What you need to do: Every entry is to be returned unchanged, and no picture is to be included.

Data for this task:

━━━━━━

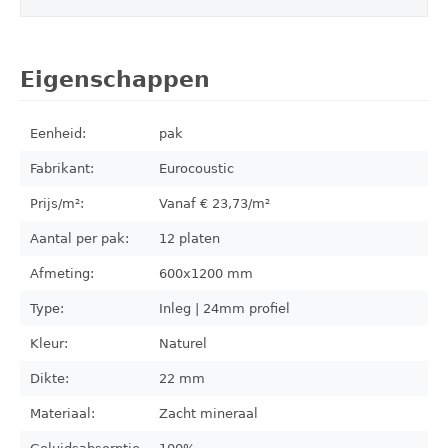
Eigenschappen
Eenheid:
pak
Fabrikant:
Eurocoustic
Prijs/m²:
Vanaf €
23,73
/m²
Aantal per pak:
12
platen
Afmeting:
600x1200
mm
Type:
Inleg | 24mm profiel
Kleur:
Naturel
Dikte:
22 mm
Materiaal:
Zacht mineraal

━━━━━━

Task answer:
Eigenschappen
Eenheid:
pak
Fabrikant:
Eurocoustic
Prijs/m²:
Vanaf €
23,73
/m²
Aantal per pak:
12
platen
Afmeting:
600x1200
mm
Type:
Inleg | 24mm profiel
Kleur:
Naturel
Dikte:
22 mm
Materiaal:
Zacht mineraal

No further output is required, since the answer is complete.